India has become progressive about many things in recent years. However, the issue of marital rape still faces opposition and stigma. Indian society today continues to believe that marriage is a sacred institution. This significance is well placed. Although, the things that follow put significant doubt in our minds about how we perceive marriage. The high pedestal given to marriage has resulted in immense pressure on women. Society forces them to remain bound within the confines of marriage. They must do this even if they suffer sexual cruelty or other forms of brutality.
The National Family Health Survey 2005-06 sheds more light on this. It said that almost one in ten women stated that they were forced to have sexual intercourse with their husband without their consent. In India, most people do not believe in the concept of marital rape. The Hindu Marriage Act 1955 focuses a lot on sexual relations between the parties. Other personal laws suffer from the same issue. The rampant patriarchy in the country worsens the issue. This has led to severe apathy and ignorance of marital rape as a concept itself.
The origins of this thought-process about marital rape in our society come from an idea. This idea was that after the marriage, the woman gives the man irrevocable consent. It is supposed that after marriage, there is no need for consent for sexual intercourse. Nevertheless, over time, Indian thought and society have gone through an evolution. Now, some do give acknowledgement to marital rape. Judges have become conscious about the issue of marital rape. However, do the marital laws of our country support the notion of marital rape?
A simple perusal of the personal laws of the country will tell us the answer. Marital rape is not recognized as a ground for divorce in India. There is no mention of the term ‘marital rape’ in any of the personal laws in India. This is including the Hindu Marriage Act, 1955. There have been constant protests by women-rights activists. Despite this, the legislature does not seem interested in amending the law. The Courts have also refused to provide guidelines to the legislature.
The legislature and the courts are closing their doors. Women are forced to use existing sections under the HMA to get divorced in cases of marital rape. It is essential to notice that all personal laws of India recognize cruelty as a ground for divorce. The case of Shobha Rani vs Madhukar Reddi is one of the many cases that defined cruelty. The Court has given cruelty a broad definition. It encompasses almost anything. Hence, many contest that marital rape does amount to cruelty. The argument pertains to the fact that ‘refusal to engage in sexual intercourse’ falls within cruelty.

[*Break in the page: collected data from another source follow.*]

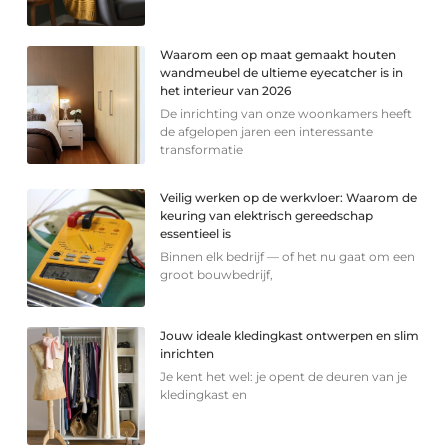
Waarom een op maat gemaakt houten
wandmeubel de ultieme eyecatcher is in
het interieur van 2026
De inrichting van onze woonkamers heeft
de afgelopen jaren een interessante
transformatie
Veilig werken op de werkvloer: Waarom de
keuring van elektrisch gereedschap
essentieel is
Binnen elk bedrijf — of het nu gaat om een
groot bouwbedrijf,
Jouw ideale kledingkast ontwerpen en slim
inrichten
Je kent het wel: je opent de deuren van je
kledingkast en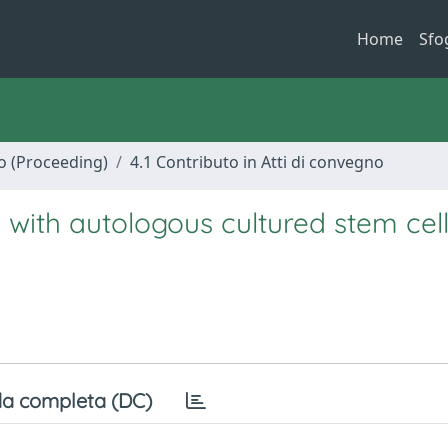
Home
Sfo
no (Proceeding)
4.1 Contributo in Atti di convegno
 with autologous cultured stem cel
a completa (DC)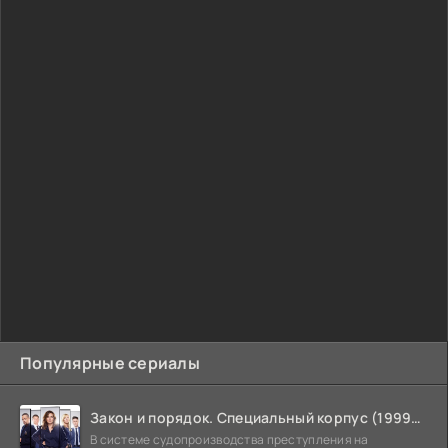
Популярные сериалы
Закон и порядок. Специальный корпус (1999-2026)
В системе судопроизводства преступления на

Specifically, under ‘mental cruelty’. So, forced sexual intercourse by the husband on the wife should also amount to cruelty. The recent cases that have come in court also support this. They have stated that forcible sexual intercourse amounts to cruelty. It is hence a ground for divorce. However, there is no specific mention of ‘sexual violence’ or ‘marital rape’ as a ground for divorce. This is leading to a rather complicated position in law. There are many instances where judges have refused to grant a divorce. They state that marital rape is not included in the Act.
Marriage entails a special relationship between two persons. It is governed by personal law. In such cases, it is of immense importance to have a corresponding civil remedy for something as sensitive as marital rape. The upbringing of the male segment of the society, in a way, gives us the justification for the existing laws. We see this in many areas, especially in the rural ones.
Parents teach male children about their dominance over women from childhood. Therefore, this thought process needs to be changed. The most important thing that needs to be done is to amend the law. The justification of this ‘societal thought process’ needs to go. Hence, the abolition of Section 377 of the IPC proves an important thing. Courts hold individual rights at a higher pedestal than societal norms. It is time for the judiciary and legislature to wake up. But, they must realise that there is a need to protect the millions of victims of marital rape.